Brief
What you return must be the lines of the data that hold the word "section".

Source data
════════════════

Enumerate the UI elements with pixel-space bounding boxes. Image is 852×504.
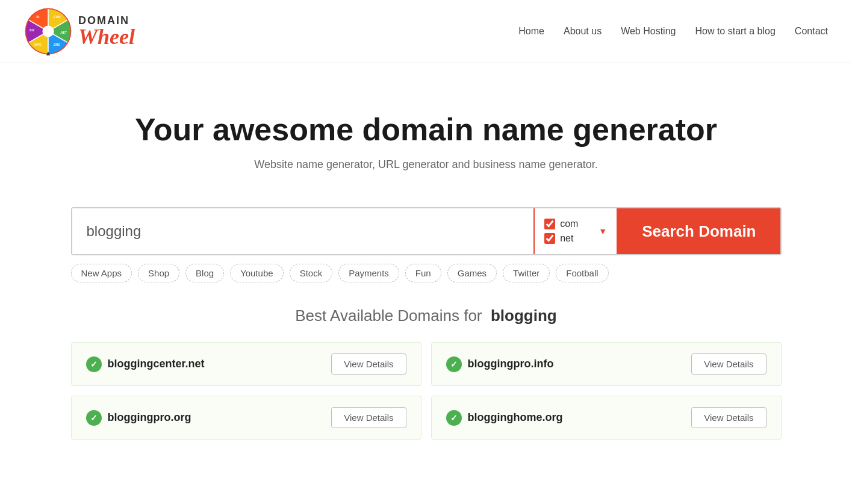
results-title-prefix: Best Available Domains for [295,306,482,325]
domain-name-3: ✓ blogginghome.org [446,410,563,426]
search-domain-button[interactable]: Search Domain [618,208,780,254]
check-icon-3: ✓ [446,410,462,426]
suggestion-tags: New Apps Shop Blog Youtube Stock Payment… [71,264,782,282]
logo-wheel-label: Wheel [78,26,135,48]
view-details-button-1[interactable]: View Details [691,353,766,375]
check-icon-2: ✓ [86,410,102,426]
view-details-button-0[interactable]: View Details [331,353,406,375]
search-input[interactable] [72,208,534,254]
tld-net-checkbox[interactable] [544,233,555,244]
svg-text:.COM: .COM [53,16,61,19]
domain-card-0: ✓ bloggingcenter.net View Details [71,342,421,386]
svg-text:.INFO: .INFO [34,43,42,46]
domain-name-0: ✓ bloggingcenter.net [86,356,205,372]
tag-football[interactable]: Football [556,264,608,282]
check-icon-1: ✓ [446,356,462,372]
logo-wheel-icon: .COM .NET .ORG .INFO .BIZ .IO [24,7,72,55]
header: .COM .NET .ORG .INFO .BIZ .IO DOMAIN Whe… [0,0,852,63]
hero-title: Your awesome domain name generator [12,111,840,148]
domain-label-0: bloggingcenter.net [108,358,205,370]
domain-card-1: ✓ bloggingpro.info View Details [431,342,782,386]
nav-contact[interactable]: Contact [795,26,828,37]
nav-blog[interactable]: How to start a blog [695,26,775,37]
domain-card-3: ✓ blogginghome.org View Details [431,396,782,440]
tag-stock[interactable]: Stock [290,264,333,282]
svg-text:.ORG: .ORG [53,43,61,46]
tag-blog[interactable]: Blog [185,264,224,282]
results-grid: ✓ bloggingcenter.net View Details ✓ blog… [71,342,782,440]
tag-new-apps[interactable]: New Apps [71,264,132,282]
search-section: com net ▼ Search Domain New Apps Shop Bl… [47,195,806,282]
svg-text:.BIZ: .BIZ [29,29,34,32]
domain-name-2: ✓ bloggingpro.org [86,410,191,426]
nav-home[interactable]: Home [518,26,544,37]
svg-text:.IO: .IO [36,16,40,19]
results-keyword: blogging [491,306,557,325]
nav-about[interactable]: About us [564,26,602,37]
domain-label-1: bloggingpro.info [468,358,554,370]
tag-twitter[interactable]: Twitter [503,264,550,282]
main-nav: Home About us Web Hosting How to start a… [518,26,828,37]
tag-youtube[interactable]: Youtube [230,264,284,282]
tag-games[interactable]: Games [447,264,497,282]
tld-com-item[interactable]: com [544,219,594,229]
logo-text: DOMAIN Wheel [78,15,135,48]
tld-selector: com net ▼ [533,208,618,254]
search-bar: com net ▼ Search Domain [71,207,782,255]
check-icon-0: ✓ [86,356,102,372]
domain-name-1: ✓ bloggingpro.info [446,356,554,372]
domain-card-2: ✓ bloggingpro.org View Details [71,396,421,440]
hero-section: Your awesome domain name generator Websi… [0,63,852,195]
results-title: Best Available Domains for blogging [71,306,782,325]
domain-label-2: bloggingpro.org [108,411,191,424]
tag-fun[interactable]: Fun [405,264,441,282]
results-section: Best Available Domains for blogging ✓ bl… [47,306,806,464]
view-details-button-3[interactable]: View Details [691,407,766,428]
tld-checkboxes: com net [544,219,594,244]
domain-label-3: blogginghome.org [468,411,563,424]
tld-com-checkbox[interactable] [544,219,555,229]
hero-subtitle: Website name generator, URL generator an… [12,158,840,171]
tld-com-label: com [560,219,578,229]
tag-shop[interactable]: Shop [138,264,179,282]
logo: .COM .NET .ORG .INFO .BIZ .IO DOMAIN Whe… [24,7,135,55]
tag-payments[interactable]: Payments [338,264,399,282]
svg-text:.NET: .NET [60,31,67,34]
tld-net-item[interactable]: net [544,233,594,244]
tld-dropdown-arrow[interactable]: ▼ [599,226,607,236]
nav-hosting[interactable]: Web Hosting [621,26,676,37]
view-details-button-2[interactable]: View Details [331,407,406,428]
tld-net-label: net [560,233,573,244]
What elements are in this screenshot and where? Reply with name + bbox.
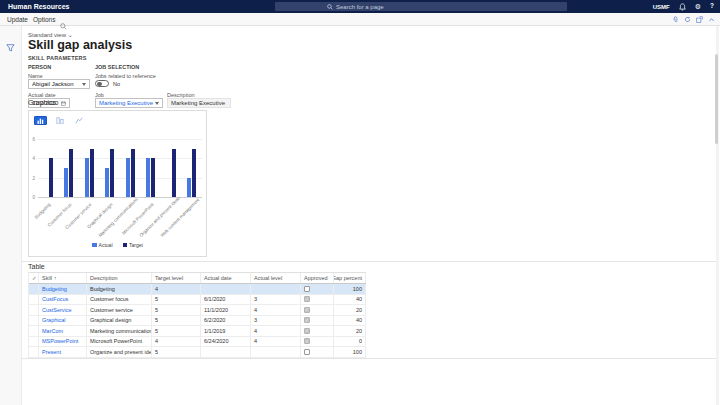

════════════════

Solution for this task
search-section: com net ▼ Search Domain New Apps Shop Bl… [47,195,806,282]
hero-section: Your awesome domain name generator Websi… [0,63,852,195]
results-section: Best Available Domains for blogging ✓ bl… [47,306,806,464]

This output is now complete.